» **EXERCISE DETAILS**
Once you reach the line containing "2026年了，我还是希望大大能更新3.2版本的 金手指 一", reproduce it and every later line exactly, through the end of the data.

** SOURCE DATA follows **

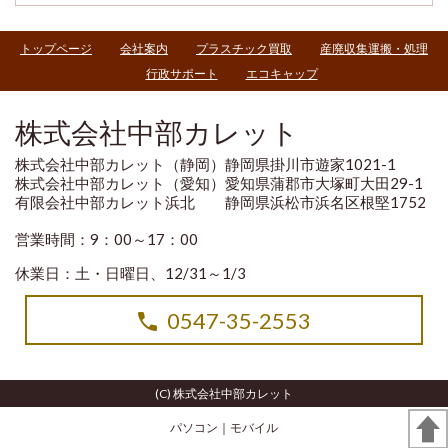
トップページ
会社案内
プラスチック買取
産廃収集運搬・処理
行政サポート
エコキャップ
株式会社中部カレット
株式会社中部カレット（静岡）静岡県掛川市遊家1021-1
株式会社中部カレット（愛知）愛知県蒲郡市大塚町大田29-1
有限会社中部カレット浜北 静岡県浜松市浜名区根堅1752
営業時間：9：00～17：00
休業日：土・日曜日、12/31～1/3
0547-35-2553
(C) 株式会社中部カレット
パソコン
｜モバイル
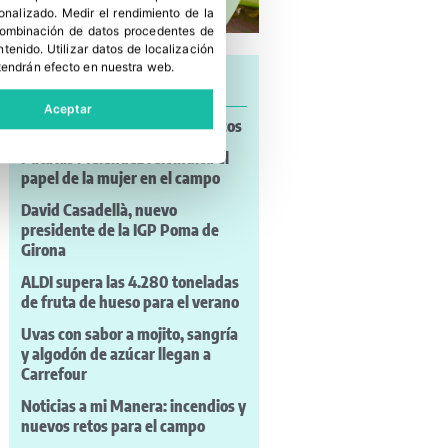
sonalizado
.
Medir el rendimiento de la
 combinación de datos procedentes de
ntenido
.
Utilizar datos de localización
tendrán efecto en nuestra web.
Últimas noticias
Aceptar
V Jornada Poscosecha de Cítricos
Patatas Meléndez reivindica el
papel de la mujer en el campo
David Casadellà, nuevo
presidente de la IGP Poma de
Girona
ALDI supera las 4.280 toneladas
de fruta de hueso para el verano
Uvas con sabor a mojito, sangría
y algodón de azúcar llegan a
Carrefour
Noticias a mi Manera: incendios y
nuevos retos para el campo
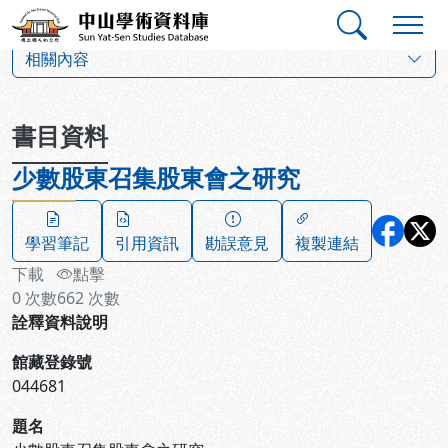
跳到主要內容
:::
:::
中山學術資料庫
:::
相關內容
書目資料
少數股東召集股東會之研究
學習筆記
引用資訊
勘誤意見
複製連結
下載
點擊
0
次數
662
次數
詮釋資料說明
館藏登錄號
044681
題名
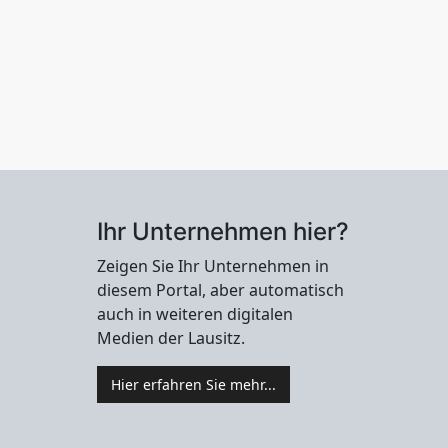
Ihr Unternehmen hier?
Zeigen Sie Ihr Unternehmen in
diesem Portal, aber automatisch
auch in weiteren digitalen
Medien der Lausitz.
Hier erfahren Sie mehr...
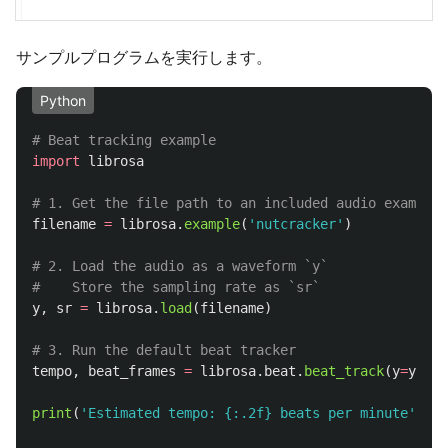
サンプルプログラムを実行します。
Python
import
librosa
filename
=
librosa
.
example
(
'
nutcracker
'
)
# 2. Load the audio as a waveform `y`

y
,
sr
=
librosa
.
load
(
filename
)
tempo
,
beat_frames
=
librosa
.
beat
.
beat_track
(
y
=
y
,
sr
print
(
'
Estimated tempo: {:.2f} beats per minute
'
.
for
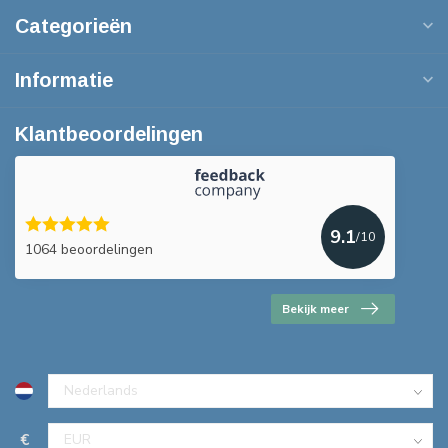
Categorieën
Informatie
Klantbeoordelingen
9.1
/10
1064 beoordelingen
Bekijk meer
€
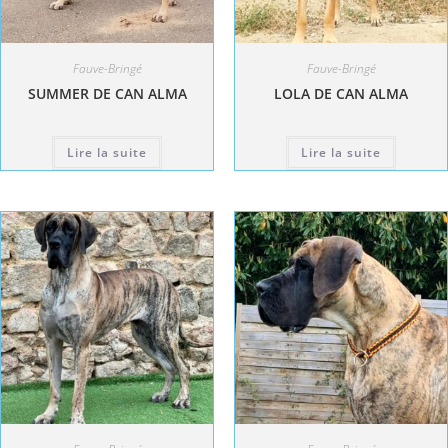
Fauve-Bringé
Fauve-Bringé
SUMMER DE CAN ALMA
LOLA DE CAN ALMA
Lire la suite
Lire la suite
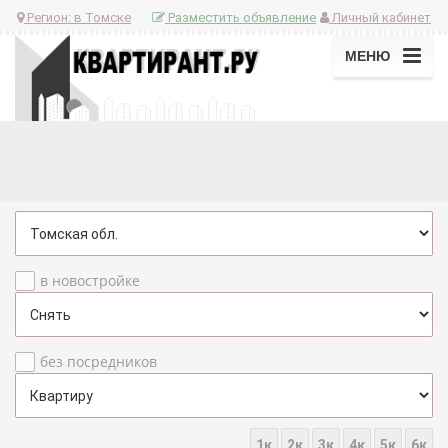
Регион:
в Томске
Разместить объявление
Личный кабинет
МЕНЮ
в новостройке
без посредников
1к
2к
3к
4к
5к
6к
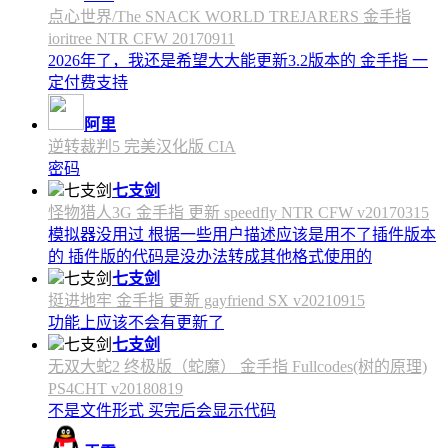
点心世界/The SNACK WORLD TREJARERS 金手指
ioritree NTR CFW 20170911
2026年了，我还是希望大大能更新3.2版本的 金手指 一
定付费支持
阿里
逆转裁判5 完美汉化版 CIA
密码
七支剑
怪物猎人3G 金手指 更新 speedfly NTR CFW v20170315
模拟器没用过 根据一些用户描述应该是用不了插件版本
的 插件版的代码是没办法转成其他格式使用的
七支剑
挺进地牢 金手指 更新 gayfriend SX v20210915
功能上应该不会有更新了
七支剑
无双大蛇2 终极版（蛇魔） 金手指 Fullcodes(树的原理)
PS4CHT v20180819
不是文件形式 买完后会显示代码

** End of SOURCE DATA **

» **WRITTEN REPLY**
2026年了，我还是希望大大能更新3.2版本的 金手指 一
定付费支持
阿里
逆转裁判5 完美汉化版 CIA
密码
七支剑
怪物猎人3G 金手指 更新 speedfly NTR CFW v20170315
模拟器没用过 根据一些用户描述应该是用不了插件版本
的 插件版的代码是没办法转成其他格式使用的
七支剑
挺进地牢 金手指 更新 gayfriend SX v20210915
功能上应该不会有更新了
七支剑
无双大蛇2 终极版（蛇魔） 金手指 Fullcodes(树的原理)
PS4CHT v20180819
不是文件形式 买完后会显示代码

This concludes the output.